REQUIRED ACTION:
Exactly as written, output each of the lines below, with no images.

•••

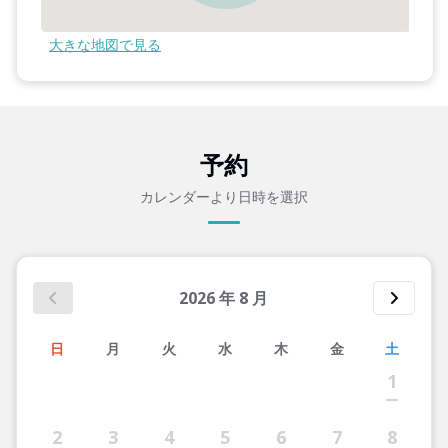
大きな地図で見る
予約
カレンダーより日時を選択
2026
年
8
月
日
月
火
水
木
金
土
1
2
3
4
5
6
7
8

•••

RESPONSE TO THIS TASK:
大きな地図で見る
予約
カレンダーより日時を選択
2026
年
8
月
日
月
火
水
木
金
土
1
2
3
4
5
6
7
8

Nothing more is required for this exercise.